Roman Bondarchuk handles this strange tale about an interpreter left stranded with some locals with deadpan poise

“That’s our wandering buoy. It slipped its anchor near the dam. It appears and disappears at will.” A light, unfathomable absurdity governs this 2018 fiction debut by Ukrainian documentarian Roman Bondarchuk, set in the area around the city of Kherson; a sun-roasted steppe north of the Crimea where Organisation for Security and Cooperation in Europe (OSCE) interpreter Lukas (Serhiy Stepansky) becomes stranded. He’s escorting an SUV full of foreign delegates when it breaks down and he wanders off in search of a mobile signal. On his return, both car and foreigners have vanished.
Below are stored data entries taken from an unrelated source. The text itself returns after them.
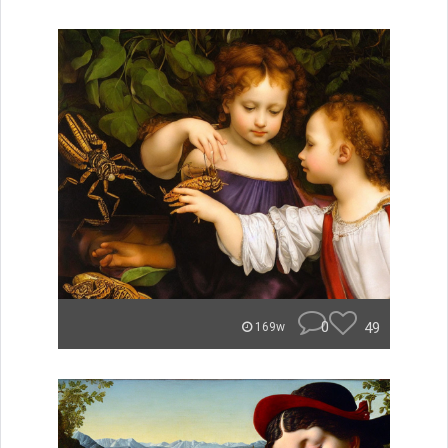
0
49
169w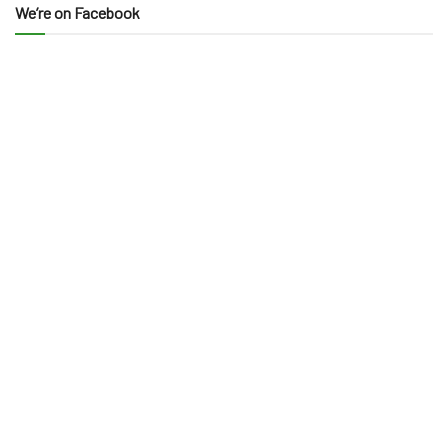
We’re on Facebook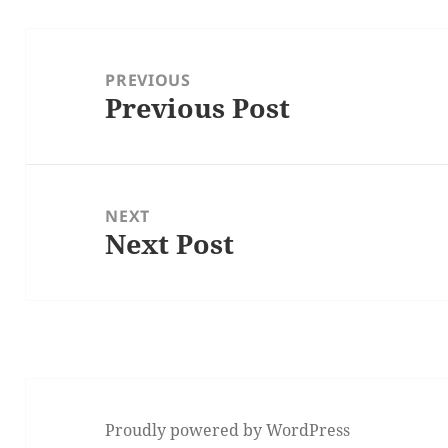
Post
navigation
PREVIOUS
Previous Post
Previous
post:
NEXT
Next Post
Next
post:
Proudly powered by WordPress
Hitching a ride, Lukas is invited to stay with Vova (Viktor Zhdanov), a middle-aged potterer living with his mother and daughter in a capacious ramshackle construction on the banks of the Dnieper river. So begins Lukas’s initiation – like a milder Ukrainian version of Wake in Fright – into the local anomie. Vova enjoys sticking spoons to his forehead using the supply of glue that was his severance payment from the Soviet fish farm he worked for; then Lukas gets an invite to a listless student party where someone nicks his jacket and wallet. Constantly slipping sly details into the frame, Bondarchuk handles the whole farrago with a lovely deadpan poise. Incensed by the theft, Lukas heads to the police station to make a complaint. Cut to him in the cells.